- Tech Insights
Senior Machine Learning Engineer, Anti-Abuse AI
In a tutorial at the recent Strata Data Conference in San Francisco, we shared our experiences and success in leveraging emerging techniques to power intelligent decisions that lead to impactful outcomes at LinkedIn.
We started our tutorial by addressing two important questions:How do you determine the right metric (KPI) for a business goal?
How do you test out a new feature on the site to make business decisions?
We shared a few real business problems and project examples to demonstrate how our data scientists tackle those problems at LinkedIn.
Matching KPIs and business goals
To design a business KPI, there are many elements to consider. A KPI must align with the ultimate business goals, not short-term vanity numbers. It needs to be both simple and interpretable; it needs to be actionable and moveable. That often leaves data scientists with the important responsibility of translating a fuzzy business question into a data science question that will use rigorous analysis to get results, and then later, be translated back into business terms. With these principles in mind, we’re often tasked with the following types of questions: “What is an active member?” “How do we define a highly engaged customer?” and so on. Once this KPI is determined, next we will focus on driving improvements.

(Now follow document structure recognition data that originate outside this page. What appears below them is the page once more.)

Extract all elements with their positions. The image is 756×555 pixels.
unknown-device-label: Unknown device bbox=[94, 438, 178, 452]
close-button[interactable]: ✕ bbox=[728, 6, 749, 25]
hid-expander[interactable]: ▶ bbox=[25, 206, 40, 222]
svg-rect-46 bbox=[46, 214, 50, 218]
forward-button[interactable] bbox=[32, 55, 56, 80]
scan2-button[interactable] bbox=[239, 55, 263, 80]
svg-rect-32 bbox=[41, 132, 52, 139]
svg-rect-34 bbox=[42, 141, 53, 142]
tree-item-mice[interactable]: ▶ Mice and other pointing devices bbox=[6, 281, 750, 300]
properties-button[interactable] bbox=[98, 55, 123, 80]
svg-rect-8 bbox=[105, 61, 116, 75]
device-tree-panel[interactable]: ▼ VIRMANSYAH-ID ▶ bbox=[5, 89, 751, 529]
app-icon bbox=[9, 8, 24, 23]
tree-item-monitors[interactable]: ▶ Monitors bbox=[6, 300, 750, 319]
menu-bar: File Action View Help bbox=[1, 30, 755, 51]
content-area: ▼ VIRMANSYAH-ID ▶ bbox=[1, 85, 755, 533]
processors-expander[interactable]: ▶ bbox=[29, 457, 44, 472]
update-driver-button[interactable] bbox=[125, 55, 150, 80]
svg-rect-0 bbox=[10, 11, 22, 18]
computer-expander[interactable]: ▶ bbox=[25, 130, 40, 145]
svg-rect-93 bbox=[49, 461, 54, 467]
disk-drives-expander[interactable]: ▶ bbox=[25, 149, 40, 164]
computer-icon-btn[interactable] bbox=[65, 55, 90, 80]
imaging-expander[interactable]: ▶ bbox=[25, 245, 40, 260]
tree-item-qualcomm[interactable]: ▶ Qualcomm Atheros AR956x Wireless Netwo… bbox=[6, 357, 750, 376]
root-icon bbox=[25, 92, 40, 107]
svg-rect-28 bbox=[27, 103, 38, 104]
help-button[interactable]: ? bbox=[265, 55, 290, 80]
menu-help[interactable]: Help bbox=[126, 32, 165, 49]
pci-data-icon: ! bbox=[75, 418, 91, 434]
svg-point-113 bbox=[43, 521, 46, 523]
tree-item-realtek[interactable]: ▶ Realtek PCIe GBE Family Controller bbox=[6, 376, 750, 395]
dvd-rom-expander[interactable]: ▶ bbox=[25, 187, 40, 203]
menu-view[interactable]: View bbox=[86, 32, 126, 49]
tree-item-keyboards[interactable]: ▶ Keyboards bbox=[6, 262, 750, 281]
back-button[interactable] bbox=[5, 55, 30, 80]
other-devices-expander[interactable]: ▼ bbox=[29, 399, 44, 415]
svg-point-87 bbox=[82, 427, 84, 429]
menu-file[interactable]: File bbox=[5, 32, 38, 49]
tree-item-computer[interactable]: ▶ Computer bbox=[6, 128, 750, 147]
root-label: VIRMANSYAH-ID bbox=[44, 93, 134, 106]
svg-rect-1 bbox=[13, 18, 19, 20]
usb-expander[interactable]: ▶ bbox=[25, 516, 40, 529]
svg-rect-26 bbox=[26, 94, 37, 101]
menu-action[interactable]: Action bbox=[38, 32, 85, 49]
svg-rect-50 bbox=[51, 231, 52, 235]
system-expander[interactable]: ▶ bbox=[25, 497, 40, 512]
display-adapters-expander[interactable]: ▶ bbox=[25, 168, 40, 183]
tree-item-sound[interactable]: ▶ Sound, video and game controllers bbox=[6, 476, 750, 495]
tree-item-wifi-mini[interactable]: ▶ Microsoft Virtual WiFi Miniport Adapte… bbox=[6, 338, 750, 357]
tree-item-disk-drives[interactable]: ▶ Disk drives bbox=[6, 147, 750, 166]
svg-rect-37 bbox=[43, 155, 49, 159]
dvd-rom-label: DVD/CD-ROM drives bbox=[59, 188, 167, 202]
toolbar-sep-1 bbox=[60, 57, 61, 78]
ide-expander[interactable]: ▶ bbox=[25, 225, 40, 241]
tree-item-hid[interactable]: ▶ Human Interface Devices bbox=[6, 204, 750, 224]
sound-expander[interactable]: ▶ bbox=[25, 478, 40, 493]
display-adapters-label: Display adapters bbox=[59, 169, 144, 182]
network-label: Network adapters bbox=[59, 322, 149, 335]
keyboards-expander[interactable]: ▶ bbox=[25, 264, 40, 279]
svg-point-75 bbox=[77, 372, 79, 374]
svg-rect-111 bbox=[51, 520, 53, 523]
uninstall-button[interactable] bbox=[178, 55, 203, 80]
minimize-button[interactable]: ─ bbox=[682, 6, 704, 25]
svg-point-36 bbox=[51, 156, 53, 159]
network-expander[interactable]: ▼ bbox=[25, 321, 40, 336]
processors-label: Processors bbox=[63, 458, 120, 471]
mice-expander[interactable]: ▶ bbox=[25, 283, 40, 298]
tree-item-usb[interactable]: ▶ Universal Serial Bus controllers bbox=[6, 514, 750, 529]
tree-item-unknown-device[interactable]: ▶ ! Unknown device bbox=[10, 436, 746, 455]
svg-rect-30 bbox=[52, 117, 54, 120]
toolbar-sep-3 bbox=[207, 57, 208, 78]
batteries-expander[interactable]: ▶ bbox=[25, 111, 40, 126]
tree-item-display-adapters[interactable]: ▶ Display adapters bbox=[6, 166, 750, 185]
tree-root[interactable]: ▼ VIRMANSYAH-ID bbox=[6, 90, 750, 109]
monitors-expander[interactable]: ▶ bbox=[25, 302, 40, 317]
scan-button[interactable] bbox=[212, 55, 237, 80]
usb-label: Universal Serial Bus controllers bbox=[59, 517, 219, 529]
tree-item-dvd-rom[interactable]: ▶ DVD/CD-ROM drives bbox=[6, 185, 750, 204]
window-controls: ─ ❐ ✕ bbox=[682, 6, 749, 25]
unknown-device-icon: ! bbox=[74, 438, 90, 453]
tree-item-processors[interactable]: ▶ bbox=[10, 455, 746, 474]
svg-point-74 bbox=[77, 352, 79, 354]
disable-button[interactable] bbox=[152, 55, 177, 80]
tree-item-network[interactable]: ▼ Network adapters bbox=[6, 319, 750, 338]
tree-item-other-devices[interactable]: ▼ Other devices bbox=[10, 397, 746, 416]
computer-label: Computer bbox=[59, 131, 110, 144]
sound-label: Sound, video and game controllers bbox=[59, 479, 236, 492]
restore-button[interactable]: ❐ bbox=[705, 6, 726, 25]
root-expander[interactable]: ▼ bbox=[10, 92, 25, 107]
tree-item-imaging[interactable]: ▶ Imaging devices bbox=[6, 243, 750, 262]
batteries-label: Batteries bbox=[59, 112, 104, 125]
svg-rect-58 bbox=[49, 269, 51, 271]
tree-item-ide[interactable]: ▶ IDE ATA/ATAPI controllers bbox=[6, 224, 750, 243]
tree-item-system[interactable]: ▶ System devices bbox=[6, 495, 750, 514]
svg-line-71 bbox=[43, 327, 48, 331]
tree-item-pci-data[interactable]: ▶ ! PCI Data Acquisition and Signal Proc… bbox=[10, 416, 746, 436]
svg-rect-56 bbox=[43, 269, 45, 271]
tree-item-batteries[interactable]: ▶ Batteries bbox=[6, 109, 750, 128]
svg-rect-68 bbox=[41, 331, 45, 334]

Testing features and making business decisions
To test out a new feature, we do extensive controlled experiments, also known as A/B testing. LinkedIn has its own A/B testing platform that enables convenient setup and fast iteration of experiments. At any given time, the platform runs hundreds of experiments.
The data science and machine learning process
During our tutorial, we talked about the machine learning process for a model to be deployed in production at LinkedIn. This process has six major steps:
* Problem formation
* Label preparation
* Feature engineering
* Model learning
* Model deployment
* Model management
Defining the problem is critical to the success of any project. Pre-analysis is often conducted to understand the current business problems and challenges, along with what we want to achieve and how to align this with business priorities.
Labeled data is the thing we are predicting in a machine learning scenario (for example, a relevant piece of content in a feed recommendation system). Label definitions are key to training, testing, and validating data sets. Depending on the implications and business priorities, the label definition could be different. As an example, to develop a churn prediction problem, the labels can be defined as completely churn (renewal rate = 0) vs. not completely churn (renewal rate > 0). Alternatively, the churn rate could be defined as partial churn (renewal rate < 1) vs. no churn (renewal rate >= 1). The first definition fits better when we focus on keeping customers, while the second definition fits better when we are focused on growth.
Features are the inputs to a machine learning system; for a feed recommendation system, the feature is the content. We are often faced with too many features from multiple data sources. Thus, we must first collect the features that are not only meaningful in solving our problem, but also in line with the labels we defined. Then, we integrate these features with the label by being careful with the alignment for dynamic features. Later, we can clean and carry out the transformation in order to best reveal the patterns of the data.
We start with partitioning our data into training, validation, and testing sets. Then, we train our model with the training set. While doing that, we should choose our solver by considering the type of our problem, the system requirements, and also the balance to strike between performance and interpretation. In order to choose a solver with the best-performed parameters, we can also run a hyperparameter search. Then, we use different evaluation techniques to choose the best model by using the validation set. While choosing the best model, we should also consider business metrics. Next, we present our model’s results on the test set.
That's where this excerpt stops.